Q: Does tungsten powder require special handling during manufacturing or storage?
A: Yes, exposure to air during high temperature processing can induce oxidation so an inert atmosphere is used. Storage under vacuum or inert gas prevents contamination which would degrade performance.
Q: What particle size range is best suited for additive manufacturing with tungsten?
A: Fine powders in the 10-45 micron size range possess good flowability and packing density for uniform layer printing.
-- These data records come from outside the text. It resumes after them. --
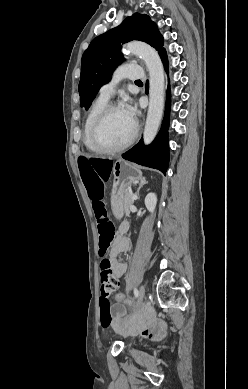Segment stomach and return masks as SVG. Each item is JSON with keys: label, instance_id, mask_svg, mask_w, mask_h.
Instances as JSON below:
<instances>
[{"label": "stomach", "instance_id": "1", "mask_svg": "<svg viewBox=\"0 0 248 389\" xmlns=\"http://www.w3.org/2000/svg\"><path fill=\"white\" fill-rule=\"evenodd\" d=\"M114 175L113 189L111 194V205L113 214L117 220H120L124 214V191L133 183L143 178L140 168L128 161L118 159L112 164Z\"/></svg>", "mask_w": 248, "mask_h": 389}]
</instances>
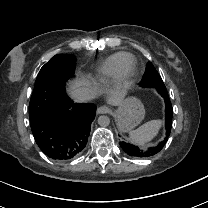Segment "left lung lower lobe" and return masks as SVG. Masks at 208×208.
<instances>
[{"label":"left lung lower lobe","instance_id":"0a47b994","mask_svg":"<svg viewBox=\"0 0 208 208\" xmlns=\"http://www.w3.org/2000/svg\"><path fill=\"white\" fill-rule=\"evenodd\" d=\"M165 100V127H166V137L159 142L157 145L147 148V149H142L137 146H134L133 144L126 142V141H121L120 146L121 148L131 157L135 158H148L151 157L155 154H157L159 151L162 150L164 145L166 144L168 140V136L170 135L171 132V124H172V105L169 100L168 96H163Z\"/></svg>","mask_w":208,"mask_h":208}]
</instances>
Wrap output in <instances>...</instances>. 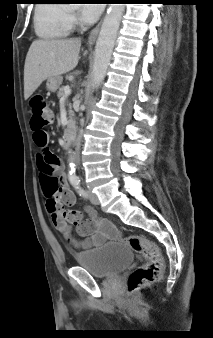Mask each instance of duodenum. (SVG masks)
<instances>
[{
	"label": "duodenum",
	"mask_w": 213,
	"mask_h": 338,
	"mask_svg": "<svg viewBox=\"0 0 213 338\" xmlns=\"http://www.w3.org/2000/svg\"><path fill=\"white\" fill-rule=\"evenodd\" d=\"M74 130H75L74 125L72 123H69L66 128V132L64 136V143L68 148H70L72 145Z\"/></svg>",
	"instance_id": "410a0bca"
}]
</instances>
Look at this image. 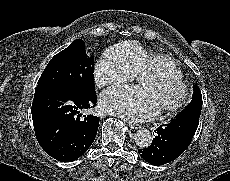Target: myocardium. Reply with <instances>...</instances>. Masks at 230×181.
Returning a JSON list of instances; mask_svg holds the SVG:
<instances>
[{
	"instance_id": "obj_1",
	"label": "myocardium",
	"mask_w": 230,
	"mask_h": 181,
	"mask_svg": "<svg viewBox=\"0 0 230 181\" xmlns=\"http://www.w3.org/2000/svg\"><path fill=\"white\" fill-rule=\"evenodd\" d=\"M155 80H164L172 82L179 89V96L177 97V99L170 104L156 108L157 111L173 112L179 109L181 106H183L188 97V88L185 82L182 80V77L179 78L174 74L165 71H151L140 78V87H144L146 82H152Z\"/></svg>"
}]
</instances>
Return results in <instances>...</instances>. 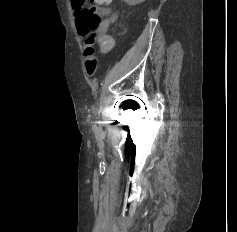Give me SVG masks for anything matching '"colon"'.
<instances>
[{
	"label": "colon",
	"mask_w": 237,
	"mask_h": 232,
	"mask_svg": "<svg viewBox=\"0 0 237 232\" xmlns=\"http://www.w3.org/2000/svg\"><path fill=\"white\" fill-rule=\"evenodd\" d=\"M76 13V24L89 44L98 43L102 50L108 51L112 47V40L105 34L96 7L91 6L87 0H71ZM91 2L106 5L111 0H91Z\"/></svg>",
	"instance_id": "obj_1"
}]
</instances>
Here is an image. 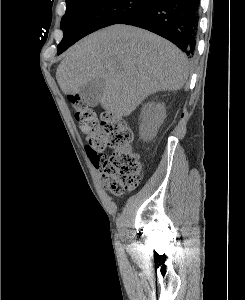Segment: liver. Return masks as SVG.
<instances>
[{
	"instance_id": "obj_1",
	"label": "liver",
	"mask_w": 245,
	"mask_h": 300,
	"mask_svg": "<svg viewBox=\"0 0 245 300\" xmlns=\"http://www.w3.org/2000/svg\"><path fill=\"white\" fill-rule=\"evenodd\" d=\"M189 75L188 60L171 42L147 30L116 24L85 37L65 54L56 71L65 95L103 79L100 104L130 115L149 95L177 91Z\"/></svg>"
}]
</instances>
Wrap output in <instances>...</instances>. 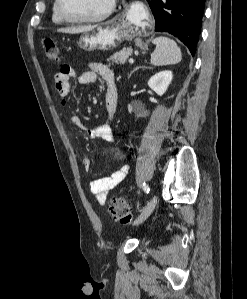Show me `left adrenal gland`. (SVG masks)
<instances>
[{
    "label": "left adrenal gland",
    "mask_w": 247,
    "mask_h": 299,
    "mask_svg": "<svg viewBox=\"0 0 247 299\" xmlns=\"http://www.w3.org/2000/svg\"><path fill=\"white\" fill-rule=\"evenodd\" d=\"M140 68H144V67H136V68H134L131 72H130V74L128 75V78H130L131 77V75L135 72V71H137L138 69H140Z\"/></svg>",
    "instance_id": "obj_1"
}]
</instances>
However nano-powders are being investigated for better densification and properties.
Conclusion
In summary, pure tungsten powder offers exceptional performance across high temperature, radiation-sensitive, and rugged applications spanning many industries. Advancements in powder metallurgy now enable broader implementation of tungsten’s unique material strengths. With expanded manufacturing infrastructure and dropping costs, we can expect purer forms of this crucial technology mineral to find widespread global adoption for pushing performance barriers even in highly demanding use cases. Its unparalleled capabilities make tungsten almost indispensable.